Süddeutsche Zeitung

Münchner Niederlage gegen RB Leipzig:Zackig schlägt Tradition

In dieser Verfassung kann sich 1860 München mit RB Leipzig nicht vergleichen: Der TSV verliert 0:3. Mit Pressing und Tempo zeigt die Elf aus Leipzig, wie ihre schöne neue Fußball-Welt funktioniert.

Aus dem Stadion von Markus Schäflein

Wenige Tage, nachdem der TSV 1860 München sein erstes Spiel der neuen Zweitliga-Runde in Kaiserslautern 2:3 nach 2:0-Führung in Überzahl verloren hatte, versprach der außergewöhnliche Löwen-Trainer Ricardo Moniz für das Heimspiel gegen RB Leipzig schon wieder "ein Spektakel" - woraus man, je nach Sichtweise, die schönsten Hoffnungen oder die schlimmsten Befürchtungen ableiten konnte.

In jedem Fall gelang es ihm, bei den Münchnern wieder Interesse für Sechzig zu wecken.

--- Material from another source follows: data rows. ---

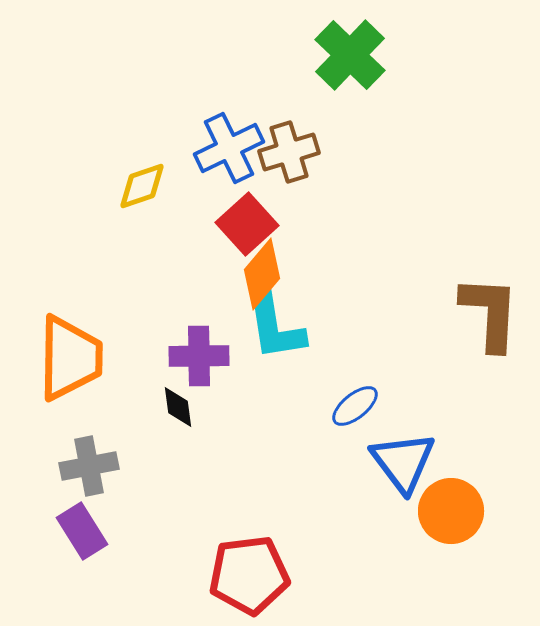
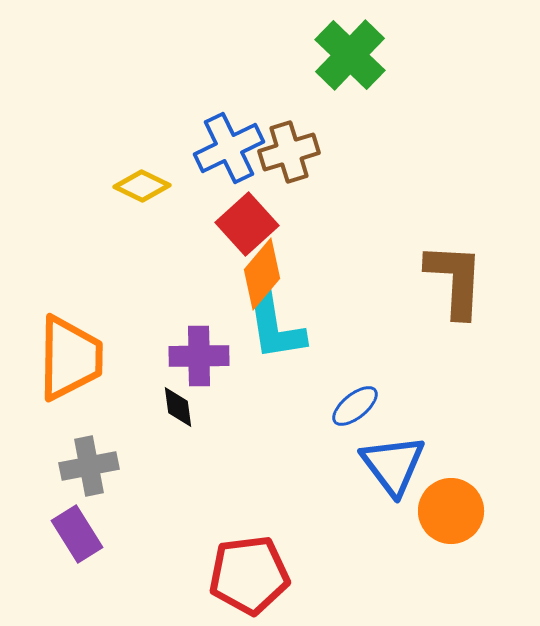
yellow diamond: rotated 44 degrees clockwise
brown L-shape: moved 35 px left, 33 px up
blue triangle: moved 10 px left, 3 px down
purple rectangle: moved 5 px left, 3 px down
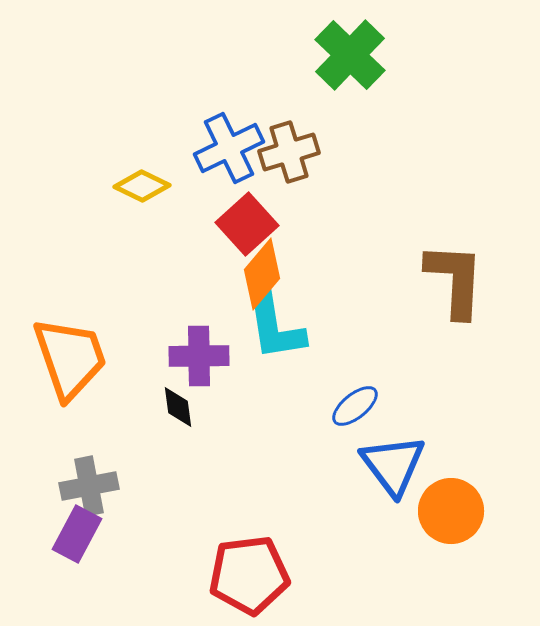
orange trapezoid: rotated 20 degrees counterclockwise
gray cross: moved 20 px down
purple rectangle: rotated 60 degrees clockwise
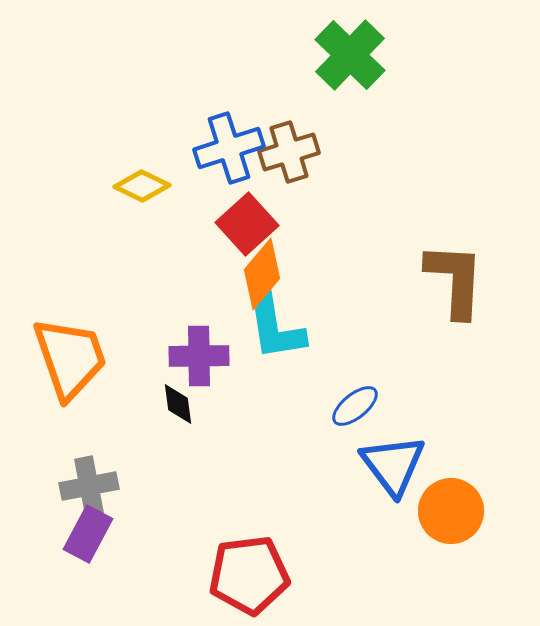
blue cross: rotated 8 degrees clockwise
black diamond: moved 3 px up
purple rectangle: moved 11 px right
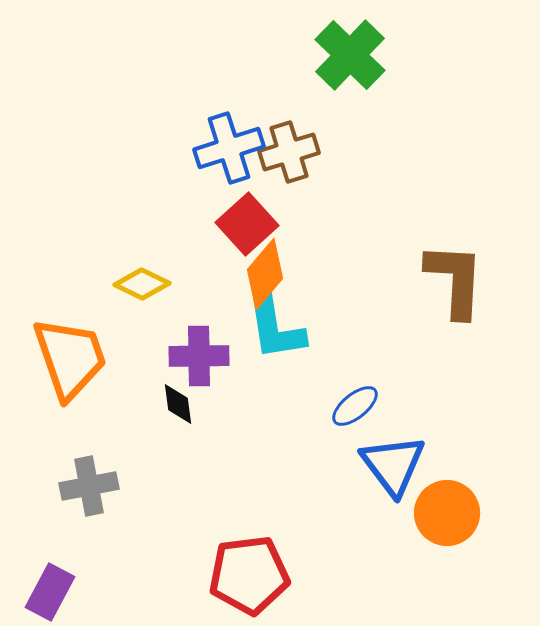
yellow diamond: moved 98 px down
orange diamond: moved 3 px right
orange circle: moved 4 px left, 2 px down
purple rectangle: moved 38 px left, 58 px down
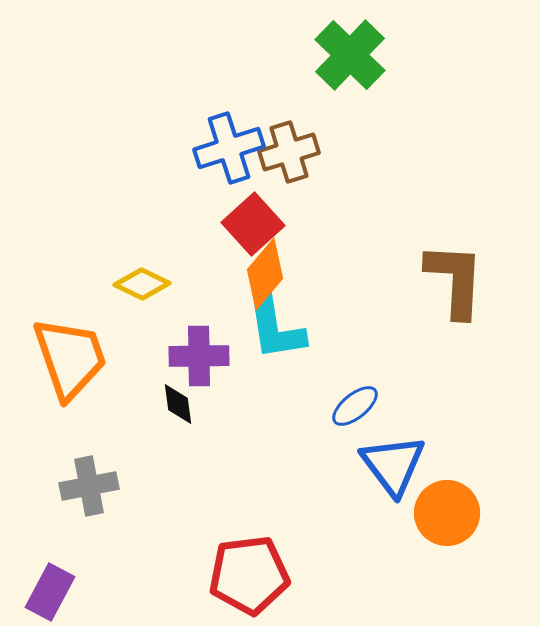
red square: moved 6 px right
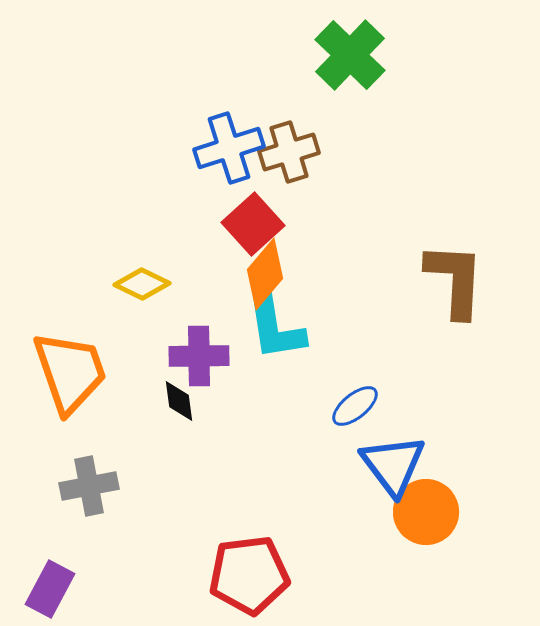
orange trapezoid: moved 14 px down
black diamond: moved 1 px right, 3 px up
orange circle: moved 21 px left, 1 px up
purple rectangle: moved 3 px up
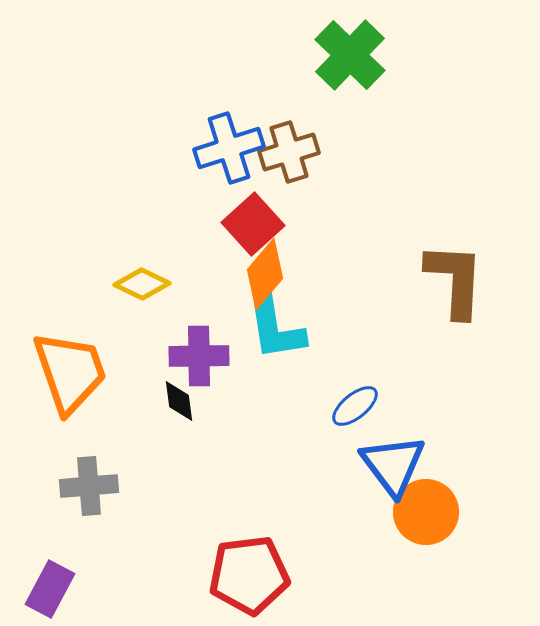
gray cross: rotated 6 degrees clockwise
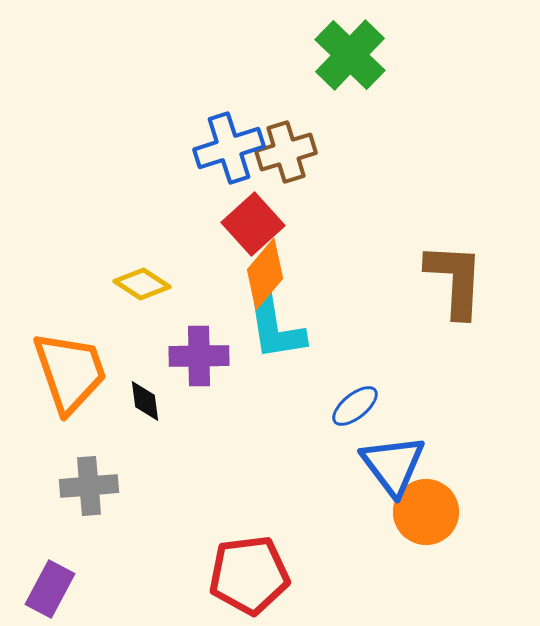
brown cross: moved 3 px left
yellow diamond: rotated 8 degrees clockwise
black diamond: moved 34 px left
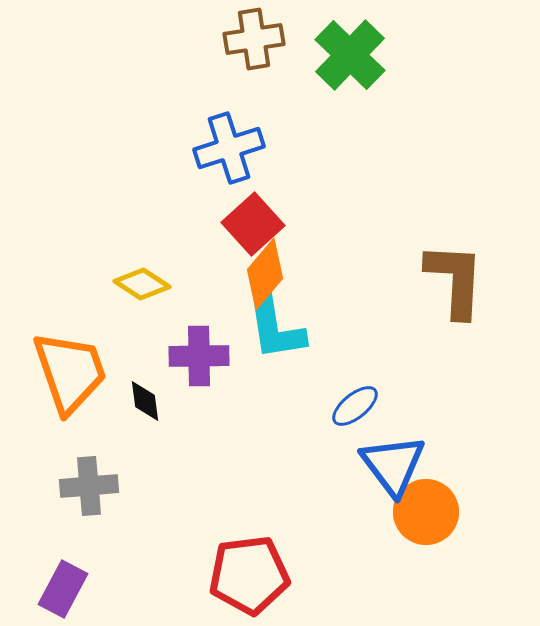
brown cross: moved 32 px left, 113 px up; rotated 8 degrees clockwise
purple rectangle: moved 13 px right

Bei herrlichem Sommerwetter erschienen gegen Leipzig 32 000 Zuschauer in der Arena. Ein Spektakel wurde es dann allerdings höchstens für jene, die sich fragten, wie Leipzigs schöne Fußball-Welt so funktioniert: mit einem Höchstmaß an Pressing, Tempo und Entschlossenheit. Am Ende stand auf der Videowand, die neuerdings die alte Anzeigetafel aus dem geliebten Grünwalder Stadion zeigt, ein 0:3 (0:2) durch Treffer von Yussuf Poulsen (39.), Matthias Morys (68.) und Dennis Thomalla (82.).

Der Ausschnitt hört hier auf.